▶ [The problem] Extract all lines from the data beneath that include the word "hoje".

▶ [Data for this exercise]

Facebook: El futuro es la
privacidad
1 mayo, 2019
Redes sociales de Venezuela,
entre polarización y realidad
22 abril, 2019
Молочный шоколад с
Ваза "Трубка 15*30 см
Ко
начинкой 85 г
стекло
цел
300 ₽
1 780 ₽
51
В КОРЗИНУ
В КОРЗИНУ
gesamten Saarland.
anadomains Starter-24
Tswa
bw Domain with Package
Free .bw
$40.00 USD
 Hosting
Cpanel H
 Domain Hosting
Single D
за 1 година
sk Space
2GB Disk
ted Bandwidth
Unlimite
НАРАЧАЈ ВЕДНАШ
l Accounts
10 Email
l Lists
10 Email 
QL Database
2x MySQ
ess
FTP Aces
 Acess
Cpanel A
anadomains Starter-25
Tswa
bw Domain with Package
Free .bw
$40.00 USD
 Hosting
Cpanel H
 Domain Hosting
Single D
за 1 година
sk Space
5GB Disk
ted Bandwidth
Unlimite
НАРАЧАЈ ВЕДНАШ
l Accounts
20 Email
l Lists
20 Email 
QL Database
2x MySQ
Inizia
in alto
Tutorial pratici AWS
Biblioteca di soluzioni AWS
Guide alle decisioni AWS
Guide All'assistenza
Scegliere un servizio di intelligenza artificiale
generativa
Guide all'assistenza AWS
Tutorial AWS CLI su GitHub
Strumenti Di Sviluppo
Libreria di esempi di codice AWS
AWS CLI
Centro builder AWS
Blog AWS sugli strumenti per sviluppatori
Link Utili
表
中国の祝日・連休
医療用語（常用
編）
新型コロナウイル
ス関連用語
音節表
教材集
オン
* * *
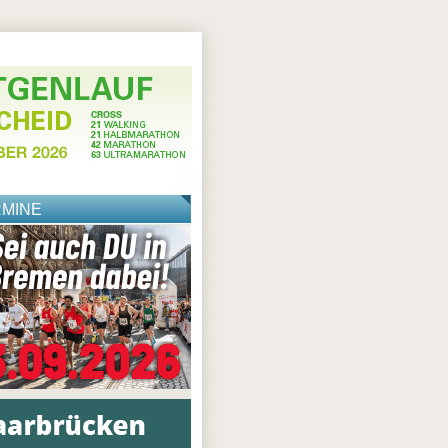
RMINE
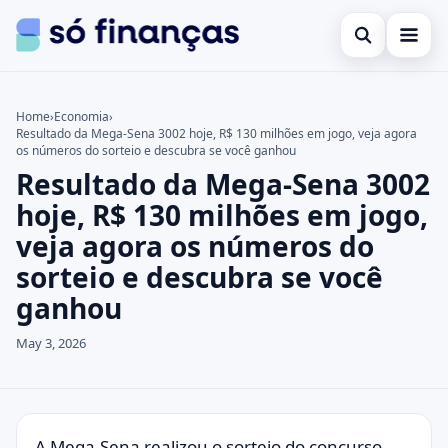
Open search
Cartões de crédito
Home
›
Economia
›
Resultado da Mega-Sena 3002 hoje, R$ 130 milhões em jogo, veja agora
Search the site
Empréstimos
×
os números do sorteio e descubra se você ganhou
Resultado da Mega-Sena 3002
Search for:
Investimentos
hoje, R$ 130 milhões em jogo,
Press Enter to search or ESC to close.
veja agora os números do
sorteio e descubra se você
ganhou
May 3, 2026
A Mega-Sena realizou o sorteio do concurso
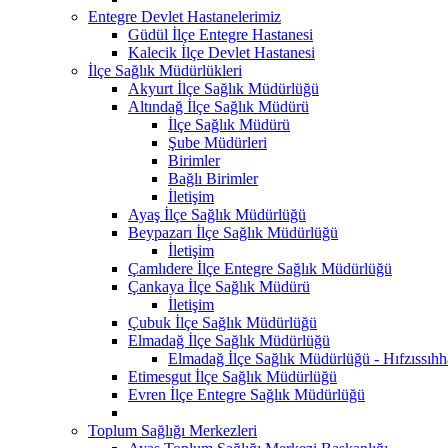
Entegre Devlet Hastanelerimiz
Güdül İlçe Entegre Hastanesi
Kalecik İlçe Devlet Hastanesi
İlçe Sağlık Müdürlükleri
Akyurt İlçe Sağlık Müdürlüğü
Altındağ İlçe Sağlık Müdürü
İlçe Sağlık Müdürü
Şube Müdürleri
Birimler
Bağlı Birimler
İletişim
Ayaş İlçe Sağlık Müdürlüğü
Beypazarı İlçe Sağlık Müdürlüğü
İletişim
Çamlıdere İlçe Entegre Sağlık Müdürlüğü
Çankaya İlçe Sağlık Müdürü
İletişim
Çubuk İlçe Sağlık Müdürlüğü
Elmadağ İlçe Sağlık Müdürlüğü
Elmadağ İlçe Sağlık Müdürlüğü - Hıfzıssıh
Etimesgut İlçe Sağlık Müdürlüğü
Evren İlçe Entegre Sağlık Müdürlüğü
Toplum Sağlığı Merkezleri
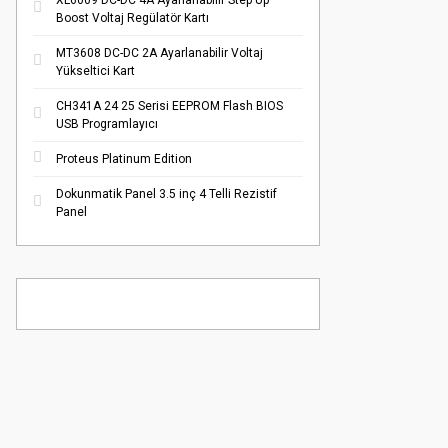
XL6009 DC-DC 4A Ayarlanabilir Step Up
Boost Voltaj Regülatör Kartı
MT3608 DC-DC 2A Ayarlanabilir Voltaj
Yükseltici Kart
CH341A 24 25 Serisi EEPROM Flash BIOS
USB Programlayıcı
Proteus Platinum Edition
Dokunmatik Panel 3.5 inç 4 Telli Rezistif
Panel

▶ [Response to this exercise]
Resultado da Mega-Sena 3002 hoje, R$ 130 milhões em jogo, veja agora
hoje, R$ 130 milhões em jogo,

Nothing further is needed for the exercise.